PEOPLE ARE TALKING ABOUT THE SENATE EXCLUDING OR EXPELLING ROY MOORE IF HE’S ELECTED. Under Powell v. McCormack, Congress’s only role in seating members is to ensure that they meet the Constitutional requirements of age and residence. On expelling members, here’s what it says:

Nor is the distinction between exclusion and expulsion merely one of form. The misconduct for which Powell was charged occurred prior to the convening of the 90th Congress. On several occasions, the House has debated whether a member can be expelled for actions taken during a prior Congress, and the House’s own manual of procedure applicable in the 90th Congress states that “both Houses have distrusted their power to punish in such cases.” Rules of the House of Representatives, H.R.Doc.

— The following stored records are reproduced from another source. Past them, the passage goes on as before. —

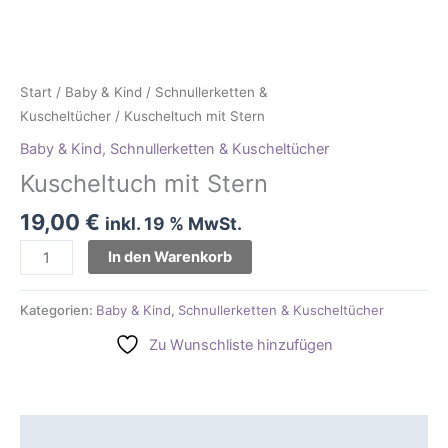
Start
/
Baby & Kind
/
Schnullerketten &
Kuscheltücher
/ Kuscheltuch mit Stern
Baby & Kind
,
Schnullerketten & Kuscheltücher
Kuscheltuch mit Stern
19,00
€
inkl. 19 % MwSt.
In den Warenkorb
Kategorien:
Baby & Kind
,
Schnullerketten & Kuscheltücher
Zu Wunschliste hinzufügen
Beschreibung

No. 529, 89th Cong., 2d Sess., 25 (1967); [p509] see G. Galloway, History of the House of Representatives 32 (1961). The House rules manual reflects positions taken by prior Congress. For example, the report of the Select Committee appointed to consider the expulsion of John W. Langley states unequivocally that the House will not expel a member for misconduct committed during an earlier Congress:

[I]t must be said that with practical uniformity the precedents in such cases are to the effect that the House will not expel a Member for reprehensible action prior to his election as a Member, not even for conviction for an offense. On May 23, 1884, Speaker Carlisle decided that the House had no right to punish a Member for any offense alleged to have been committed previous to the time when he was elected a Member, and added, “That has been so frequently decided in the House that it is no longer a matter of dispute.”

I assume the same would apply to the Senate. I’m not sure if this is dictum or not, since the Court was (sort of) deciding whether Powell’s exclusion could also be interpreted as an expulsion, but it’s pretty on-point.

UPDATE: This piece takes a contrary view.